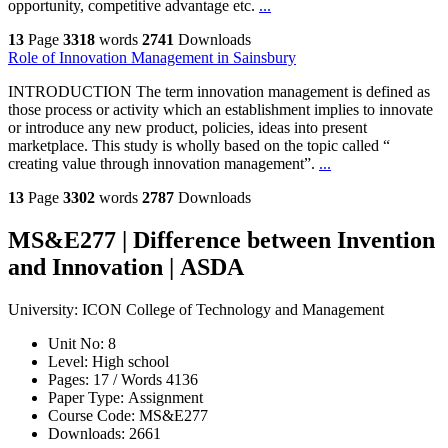
opportunity, competitive advantage etc.
...
13
Page
3318
words
2741
Downloads
Role of Innovation Management in Sainsbury
INTRODUCTION The term innovation management is defined as
those process or activity which an establishment implies to innovate
or introduce any new product, policies, ideas into present
marketplace. This study is wholly based on the topic called “
creating value through innovation management”.
...
13
Page
3302
words
2787
Downloads
MS&E277 | Difference between Invention
and Innovation | ASDA
University:
ICON College of Technology and Management
Unit No:
8
Level:
High school
Pages:
17 /
Words
4136
Paper Type:
Assignment
Course Code:
MS&E277
Downloads:
2661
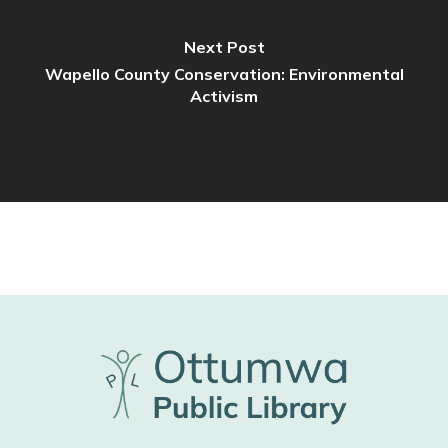
Next Post
Wapello County Conservation: Environmental
Activism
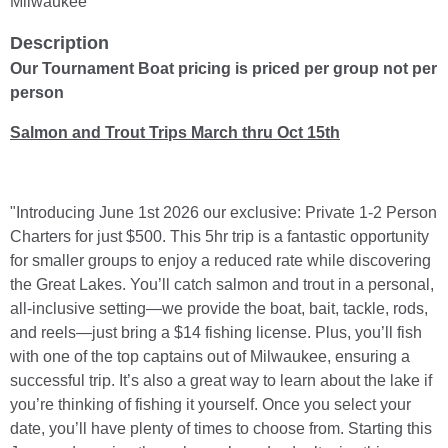
Milwaukee
Description
Our Tournament Boat pricing is priced per group not per
person
Salmon and Trout Trips March thru Oct 15th
"Introducing June 1st 2026 our exclusive: Private 1-2 Person
Charters for just $500. This 5hr trip is a fantastic opportunity
for smaller groups to enjoy a reduced rate while discovering
the Great Lakes. You’ll catch salmon and trout in a personal,
all-inclusive setting—we provide the boat, bait, tackle, rods,
and reels—just bring a $14 fishing license. Plus, you’ll fish
with one of the top captains out of Milwaukee, ensuring a
successful trip. It’s also a great way to learn about the lake if
you’re thinking of fishing it yourself. Once you select your
date, you’ll have plenty of times to choose from. Starting this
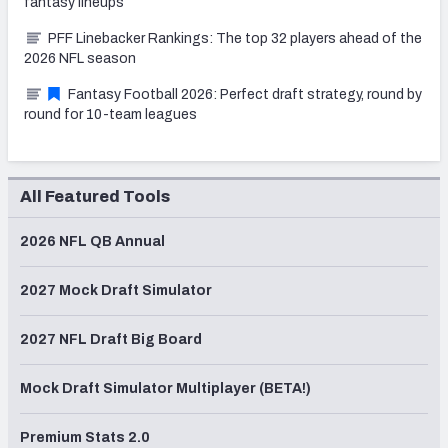
fantasy lineups
PFF Linebacker Rankings: The top 32 players ahead of the
2026 NFL season
Fantasy Football 2026: Perfect draft strategy, round by
round for 10-team leagues
All Featured Tools
2026 NFL QB Annual
2027 Mock Draft Simulator
2027 NFL Draft Big Board
Mock Draft Simulator Multiplayer (BETA!)
Premium Stats 2.0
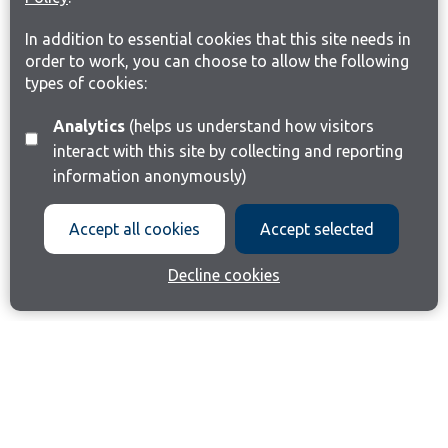
In addition to essential cookies that this site needs in
order to work, you can choose to allow the following
types of cookies:
Analytics
(helps us understand how visitors
interact with this site by collecting and reporting
information anonymously)
Accept all cookies
Accept selected
Decline cookies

----

- **TO DO**
The copy you produce must match the entries above exactly, except that it has no pictures.

- **WRITTEN REPLY**
opportunity, competitive advantage etc.
...
13
Page
3318
words
2741
Downloads
Role of Innovation Management in Sainsbury
INTRODUCTION The term innovation management is defined as
those process or activity which an establishment implies to innovate
or introduce any new product, policies, ideas into present
marketplace. This study is wholly based on the topic called “
creating value through innovation management”.
...
13
Page
3302
words
2787
Downloads
MS&E277 | Difference between Invention
and Innovation | ASDA
University:
ICON College of Technology and Management
Unit No:
8
Level:
High school
Pages:
17 /
Words
4136
Paper Type:
Assignment
Course Code:
MS&E277
Downloads:
2661
Next Post
Wapello County Conservation: Environmental
Activism
Milwaukee
Description
Our Tournament Boat pricing is priced per group not per
person
Salmon and Trout Trips March thru Oct 15th
"Introducing June 1st 2026 our exclusive: Private 1-2 Person
Charters for just $500. This 5hr trip is a fantastic opportunity
for smaller groups to enjoy a reduced rate while discovering
the Great Lakes. You’ll catch salmon and trout in a personal,
all-inclusive setting—we provide the boat, bait, tackle, rods,
and reels—just bring a $14 fishing license. Plus, you’ll fish
with one of the top captains out of Milwaukee, ensuring a
successful trip. It’s also a great way to learn about the lake if
you’re thinking of fishing it yourself. Once you select your
date, you’ll have plenty of times to choose from. Starting this
fantasy lineups
PFF Linebacker Rankings: The top 32 players ahead of the
2026 NFL season
Fantasy Football 2026: Perfect draft strategy, round by
round for 10-team leagues
All Featured Tools
2026 NFL QB Annual
2027 Mock Draft Simulator
2027 NFL Draft Big Board
Mock Draft Simulator Multiplayer (BETA!)
Premium Stats 2.0
In addition to essential cookies that this site needs in
order to work, you can choose to allow the following
types of cookies:
Analytics
(helps us understand how visitors
interact with this site by collecting and reporting
information anonymously)
Accept all cookies
Accept selected
Decline cookies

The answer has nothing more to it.